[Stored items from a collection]

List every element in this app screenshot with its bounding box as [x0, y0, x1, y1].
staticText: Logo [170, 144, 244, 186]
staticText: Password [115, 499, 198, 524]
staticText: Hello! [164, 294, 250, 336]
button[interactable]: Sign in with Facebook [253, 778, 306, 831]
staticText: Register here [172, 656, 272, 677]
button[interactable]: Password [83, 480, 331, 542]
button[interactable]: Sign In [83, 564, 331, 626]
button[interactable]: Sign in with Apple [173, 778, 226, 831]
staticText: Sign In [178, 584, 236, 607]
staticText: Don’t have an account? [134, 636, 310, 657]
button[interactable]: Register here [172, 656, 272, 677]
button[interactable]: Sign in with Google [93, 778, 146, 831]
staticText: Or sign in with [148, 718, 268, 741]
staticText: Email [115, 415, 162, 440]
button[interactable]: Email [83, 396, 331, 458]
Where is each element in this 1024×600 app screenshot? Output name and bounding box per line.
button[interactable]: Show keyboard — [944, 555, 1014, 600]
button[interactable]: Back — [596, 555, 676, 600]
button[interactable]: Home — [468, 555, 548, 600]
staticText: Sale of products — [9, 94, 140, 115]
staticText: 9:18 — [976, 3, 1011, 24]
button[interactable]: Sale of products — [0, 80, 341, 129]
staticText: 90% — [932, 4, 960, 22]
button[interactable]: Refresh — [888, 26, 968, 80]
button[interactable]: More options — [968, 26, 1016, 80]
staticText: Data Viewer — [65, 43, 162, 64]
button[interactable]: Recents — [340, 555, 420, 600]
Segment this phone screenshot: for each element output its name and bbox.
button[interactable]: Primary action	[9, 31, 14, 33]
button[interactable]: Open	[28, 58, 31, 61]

Work required
Nothing may change. Retype all of the entries.

Answer for this exercise
List every element in this app screenshot with its bounding box as [x0, y0, x1, y1].
staticText: Logo [170, 144, 244, 186]
staticText: Password [115, 499, 198, 524]
staticText: Hello! [164, 294, 250, 336]
button[interactable]: Sign in with Facebook [253, 778, 306, 831]
staticText: Register here [172, 656, 272, 677]
button[interactable]: Password [83, 480, 331, 542]
button[interactable]: Sign In [83, 564, 331, 626]
button[interactable]: Sign in with Apple [173, 778, 226, 831]
staticText: Sign In [178, 584, 236, 607]
staticText: Don’t have an account? [134, 636, 310, 657]
button[interactable]: Register here [172, 656, 272, 677]
button[interactable]: Sign in with Google [93, 778, 146, 831]
staticText: Or sign in with [148, 718, 268, 741]
staticText: Email [115, 415, 162, 440]
button[interactable]: Email [83, 396, 331, 458]
Where is each element in this 1024×600 app screenshot? Output name and bounding box per line.
button[interactable]: Show keyboard — [944, 555, 1014, 600]
button[interactable]: Back — [596, 555, 676, 600]
button[interactable]: Home — [468, 555, 548, 600]
staticText: Sale of products — [9, 94, 140, 115]
staticText: 9:18 — [976, 3, 1011, 24]
button[interactable]: Sale of products — [0, 80, 341, 129]
staticText: 90% — [932, 4, 960, 22]
button[interactable]: Refresh — [888, 26, 968, 80]
button[interactable]: More options — [968, 26, 1016, 80]
staticText: Data Viewer — [65, 43, 162, 64]
button[interactable]: Recents — [340, 555, 420, 600]
Segment this phone screenshot: for each element output its name and bbox.
button[interactable]: Primary action	[9, 31, 14, 33]
button[interactable]: Open	[28, 58, 31, 61]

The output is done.